Rambling
I'm watching Cold Case and I'm just thinking about life. I mean, I don't even have a life. I really don't. I don't have a job or friends or a dog or anything really. I don't have anything.
So I'm now thinking of suicide. I think about it a lot. I try not to but it just enters my mind at random times. I've been bullied. You'd think because hawaii is supposedly paradise there'd be no bullying but... That's not accurate.
Now I'm thinking of basketball. From the time I was five and until I was about twelve or thirteen, I wanted nothing more than to be a basketball player. WNBA, that was my dream. Lisa Leslie was my favorite player and I wanted to be just like her. I was good, too. I would play basketball right after I did my homework. That's three thirty until eight in the evening.
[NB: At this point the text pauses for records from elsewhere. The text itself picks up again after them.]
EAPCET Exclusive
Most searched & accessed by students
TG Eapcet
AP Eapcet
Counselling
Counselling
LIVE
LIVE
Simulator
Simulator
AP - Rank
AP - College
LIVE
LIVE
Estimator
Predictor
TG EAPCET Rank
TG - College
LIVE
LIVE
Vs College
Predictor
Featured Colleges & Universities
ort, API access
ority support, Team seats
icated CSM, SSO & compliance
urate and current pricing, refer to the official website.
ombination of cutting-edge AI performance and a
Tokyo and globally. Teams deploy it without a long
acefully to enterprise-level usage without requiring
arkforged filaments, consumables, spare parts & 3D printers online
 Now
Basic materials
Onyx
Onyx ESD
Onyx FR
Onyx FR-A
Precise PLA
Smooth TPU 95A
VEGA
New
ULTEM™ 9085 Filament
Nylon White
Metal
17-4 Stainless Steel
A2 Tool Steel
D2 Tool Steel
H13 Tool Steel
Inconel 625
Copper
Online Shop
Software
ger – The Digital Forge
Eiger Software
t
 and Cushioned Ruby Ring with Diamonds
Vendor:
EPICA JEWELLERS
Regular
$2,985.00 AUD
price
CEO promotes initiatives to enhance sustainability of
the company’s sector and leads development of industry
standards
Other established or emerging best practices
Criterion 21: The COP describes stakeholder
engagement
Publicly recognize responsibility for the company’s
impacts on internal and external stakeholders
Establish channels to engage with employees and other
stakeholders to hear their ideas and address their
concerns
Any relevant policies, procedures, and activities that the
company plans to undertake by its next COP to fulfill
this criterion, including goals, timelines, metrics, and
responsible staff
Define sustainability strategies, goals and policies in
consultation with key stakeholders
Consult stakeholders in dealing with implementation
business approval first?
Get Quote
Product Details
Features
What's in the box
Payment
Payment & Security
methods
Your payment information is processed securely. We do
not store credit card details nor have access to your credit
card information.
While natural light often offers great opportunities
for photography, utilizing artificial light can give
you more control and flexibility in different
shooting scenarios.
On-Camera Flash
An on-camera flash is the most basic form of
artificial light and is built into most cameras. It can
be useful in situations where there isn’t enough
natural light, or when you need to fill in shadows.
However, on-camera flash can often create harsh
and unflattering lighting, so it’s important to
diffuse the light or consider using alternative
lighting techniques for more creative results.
It was my life.
I never wanted to grow up. Ever. Every year until I turned fifteen, I would say I was three years younger than I really was or I'd just say that I was twelve. I loved being a kid. I said I'd always be a kid.
But bullying in elementary school is different than bullying in middle school and high school. I could take elementary school bullying, in a heartbeat. Then I hit middle school and it all went to hell.
About seventeen minutes just gone by and the killer in Cold Case buries his victims alive and he makes them write a will to say goodbye to family and friends.
I don't know. I'm just rambling on. I think of a lot of things, we all do.